**Problem description**
Whenever the string "Défense" turns up in a line of the data below, copy that line.

**Dataset entries**
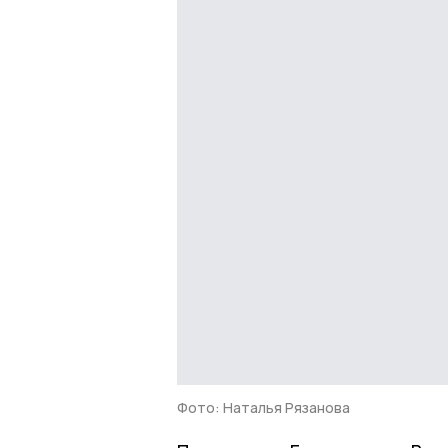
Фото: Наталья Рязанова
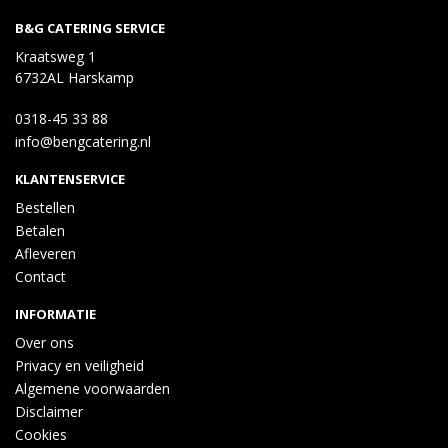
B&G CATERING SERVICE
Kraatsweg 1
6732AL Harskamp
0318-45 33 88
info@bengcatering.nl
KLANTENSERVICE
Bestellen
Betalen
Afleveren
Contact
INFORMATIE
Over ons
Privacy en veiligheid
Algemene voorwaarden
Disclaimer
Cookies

---

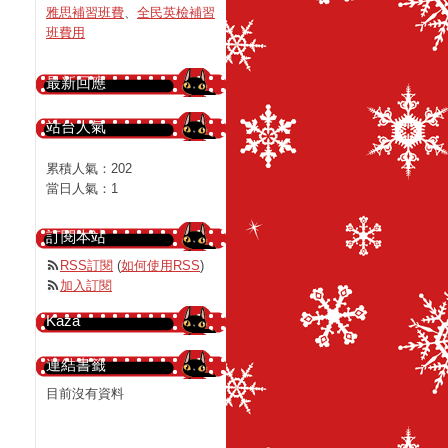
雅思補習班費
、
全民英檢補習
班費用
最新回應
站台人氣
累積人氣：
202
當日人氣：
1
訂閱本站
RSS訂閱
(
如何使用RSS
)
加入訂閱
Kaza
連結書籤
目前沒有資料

==

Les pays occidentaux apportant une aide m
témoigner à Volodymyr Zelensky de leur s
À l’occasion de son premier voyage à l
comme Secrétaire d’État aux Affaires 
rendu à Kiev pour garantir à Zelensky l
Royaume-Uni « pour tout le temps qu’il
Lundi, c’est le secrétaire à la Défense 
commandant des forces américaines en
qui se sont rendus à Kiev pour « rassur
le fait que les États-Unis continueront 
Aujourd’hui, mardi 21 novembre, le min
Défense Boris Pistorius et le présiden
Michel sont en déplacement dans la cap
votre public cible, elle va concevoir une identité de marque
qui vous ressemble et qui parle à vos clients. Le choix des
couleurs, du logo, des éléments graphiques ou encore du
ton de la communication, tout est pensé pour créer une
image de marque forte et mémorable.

**Output of the exercise**
Lundi, c’est le secrétaire à la Défense 
Défense Boris Pistorius et le présiden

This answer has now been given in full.